CRITERIOS DE ALARMA E INGRESO
CRÍTICOS: inestabilidad hemodinámica (sospecha de taponamiento cardíaco), pericarditis de origen traumático.
OBSERVACIÓN/STC:
- Fiebre >38ºC.
- Ausencia de respuesta al tratamiento médico (pericarditis incesante).
- Derrame pericárdico severo (>20 mm en ecocardiografía).
- Inicio subagudo / datos de enfermedad sistémica grave / inmunosupresión / sospecha fundada de etiología específica.
- Tratamiento concomitante con anticoagulante oral.
En ausencia de criterio de ingreso, se propone tratamiento médico y seguimiento ambulatorio por su médico de Atención Primaria.
En caso de pericarditis recurrente, derivar a consultas de Cardiología del Hospital Duques del Infantado (solicitar cita en Admisión de Urgencias con el informe de alta).
TRATAMIENTO DE LA PERICARDITIS AGUDA
- Reposo relativo con restricción del ejercicio mientras persistan el dolor y la fiebre.
- AINE vía oral. Mantener a la dosis indicada durante 2 semanas, y reducir dosis a la mitad en las 2 semanas posteriores hasta suspender.
- De elección, ibuprofeno 600mg/8h.
- Alternativas: AAS 1g/6h (de elección si cardiopatía isquémica). Indometacina 50mg/8h (de elección si recurrente).
- IBP profiláctico durante terapia con AINE. De elección, Omeprazol 20mg/24h.

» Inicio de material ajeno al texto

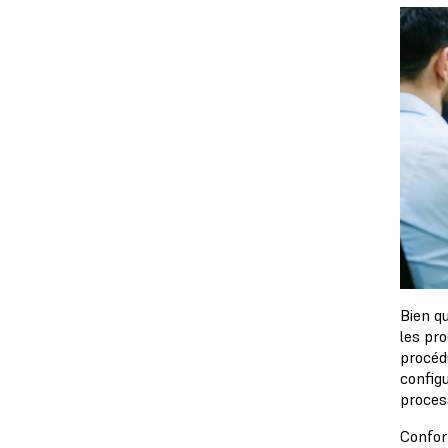
Bien qu
les pr
procéd
config
process
Confor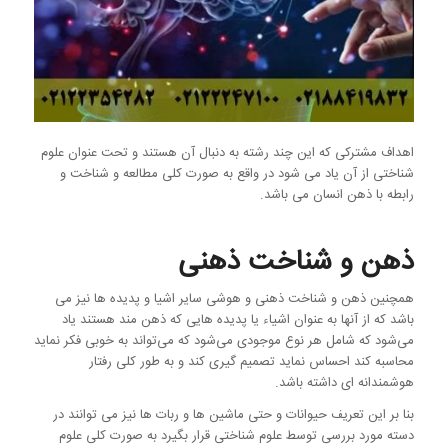
اهداف مشترکی که این چند رشته به دنبال آن هستند و تحت عنوان علوم
شناختی از آن یاد می شود در واقع به صورت کلی مطالعه و شناخت و
رابطه با ذهن انسان می باشد.
ذهن و شناخت ذهنی
همچنین ذهن و شناخت ذهنی و هوشی سایر اشیا و پدیده ها نیز می
باشد که از آنها به عنوان اشیاء یا پدیده هایی که ذهن مند هستند یاد
می‌شود که شامل هر نوع موجودی می‌شود که می‌تواند به خوبی فکر نماید
محاسبه کند احساس نماید تصمیم گیری کند و به طور کلی رفتار
هوشمندانه ای داشته باشد.
بنا بر این تعریف حیوانات و حتی ماشین ها و ربات ها نیز می توانند در
دسته مورد بررسی توسط علوم شناختی قرار بگیرد به صورت کلی علوم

- Colchicina durante 3 meses para reducir recidivas, con dosis ajustada al peso:
- Más de 70 Kg: 0,5mg/12h.
- Menos de 70 Kg: 0,5mg/24h.
- TFG 10-34 mL/min: 0,5mg/48-72h.
* Los corticoides a dosis bajas-medias se reservan para contraindicación documentada a AINEs y pericarditis recidivantes o refractarias pese a cumplimiento terapéutico y a espaciamiento de la desescalada de AINE, siempre que se haya descartado etiología infecciosa. De elección si etiología autoinmune.
BIBLIOGRAFIA
- Adler Y, Charron P, Imazio M, Badano L, Barón-Esquivias G, Bogaert J, et al. Guía ESC 2015 sobre el diagnóstico y tratamiento de las enfermedades del pericardio. Rev Esp Cardiol.2015;68(12):1126.e1-e46.
- Jiménez Murillo L, Clemente Millán MJ, Cruz Alcaide AB, Montero Pérez FJ. Pericarditis aguda. En: Jiménez Murillo L, Montero Pérez FJ. Medicina de Urgencias y Emergencias. Guía diagnóstica y protocolos de actuación. Barcelona: Elsevier España; 2018. p231-3.
- Vela Martín P, Hernández Terciado F, Cobo Marcos M. Síndromes pericárdicos agudos. En: Sanz Ruiz R, García Ortego S, Martí Sánchez D. Manual de Urgencias Cardiovasculares de la Sociedad Castellana de Cardiología (SCC). Madrid: Springer Healthcare Ibérica; 2021. p206-23.